One of my appointments was as a district superintendent. My bishop, George W. Bashore, assigned me to represent the Western Pennsylvania Conference of The United Methodist Church to Christian Associates of Southwestern Pennsylvania, a regional ecumenical body of 23 judicatories. I chaired the finance committee and worked with the future (now current) Bishop David A. Zubik of Pittsburgh. In a couple years, I became chairperson of the Board of Delegates and thus also a member of the Council of Executives where I grew a deep appreciation for then-Bishop Donald W. Wuerl (now Cardinal Wuerl, archbishop of the Archdiocese of Washington). Both our fathers were near death. I recall him inviting us to pray for one another and our families.

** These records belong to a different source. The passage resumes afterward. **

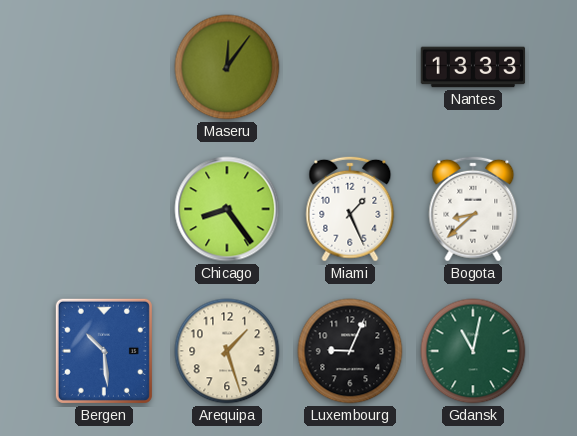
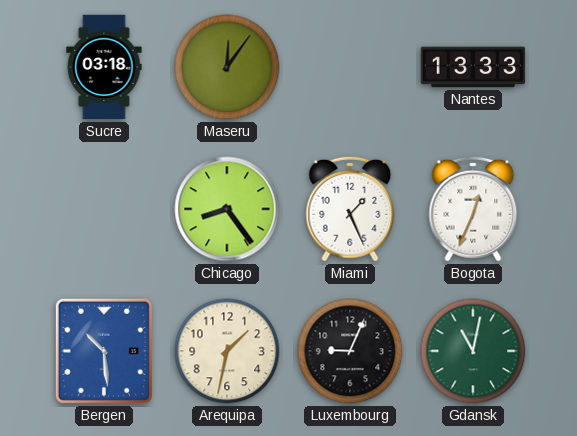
Sucre: none -> 03:18
Bogota: 8:38 -> 12:34
Arequipa: 1:27 -> 1:32
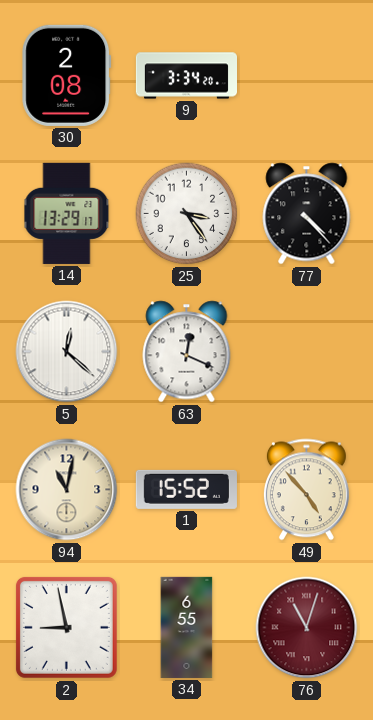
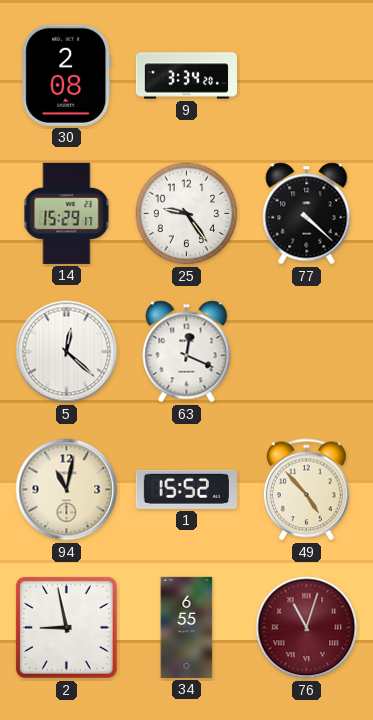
14: 13:29 -> 15:29
25: 3:24 -> 9:24
77: 4:23 -> 4:22
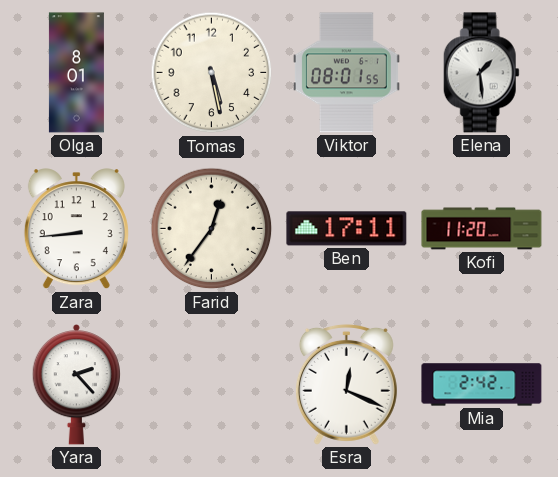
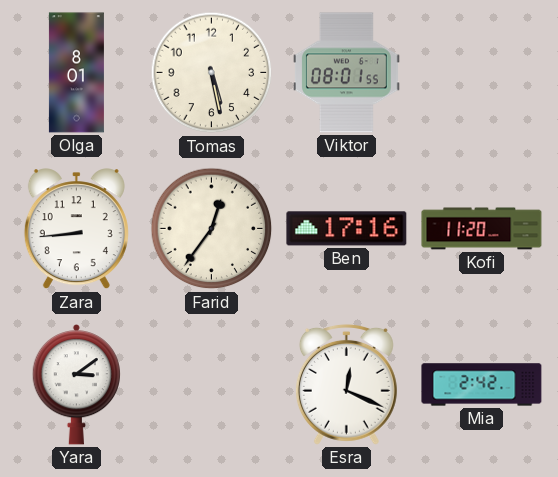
Elena: 1:29 -> none
Ben: 17:11 -> 17:16
Yara: 2:23 -> 3:09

When appointed to a downtown church in Erie, Pennsylvania, I found myself soon president of the regional ecumenical body. Bishop Donald W. Trautman of the Erie diocese invited me to participate in the funeral Mass for Pope John Paul II. The Protestant representatives sat in the front pew, and another executive whispered to me, “Pinch me … I must be dreaming.” From that small chapel as a child listening to the accents of Ulster condemning papists to the front pew of St. Peter’s Basilica was quite a journey.
Moving Forward Together
Now I am retired and have been appointed a chaplain at Asbury Heights, a retirement community of Methodist heritage near Pittsburgh, and the journey continues. About 40 percent of our population is Catholic, and I find myself again working with the priests of the same church whose parishioners went on pilgrimages with me and also with a Catholic deacon who is assigned to Asbury Heights.
As we share with residents who suffer from terminal illness, dementia, or who are still active and vital, the dimension of our common Lord looms so important.
Yes, there are still significant differences between Protestants and Catholics. They are well-known. But what unites us is so much more important. We are disciples of the Lord Jesus Christ, worshiping the Triune God, uniting in prayer under the guidance of the Holy Spirit, through the Son to the Father. We share in the calling to repentance and the in-breaking of the kingdom of God. Our traditions enrich one another! Indeed, let us “give our hands” to one another, and in this increasingly secular age let us proclaim the message of the apostles: Jesus Christ is Lord of all.
And someday, let us pray, we shall indeed fulfil Our Lord’s high priestly prayer “that they all may be one!”
Rev. Dr. Andrew C. Harvey is a retired Methodist minister who serves as chaplain of Asbury Heights Nursing Facility in Pittsburgh.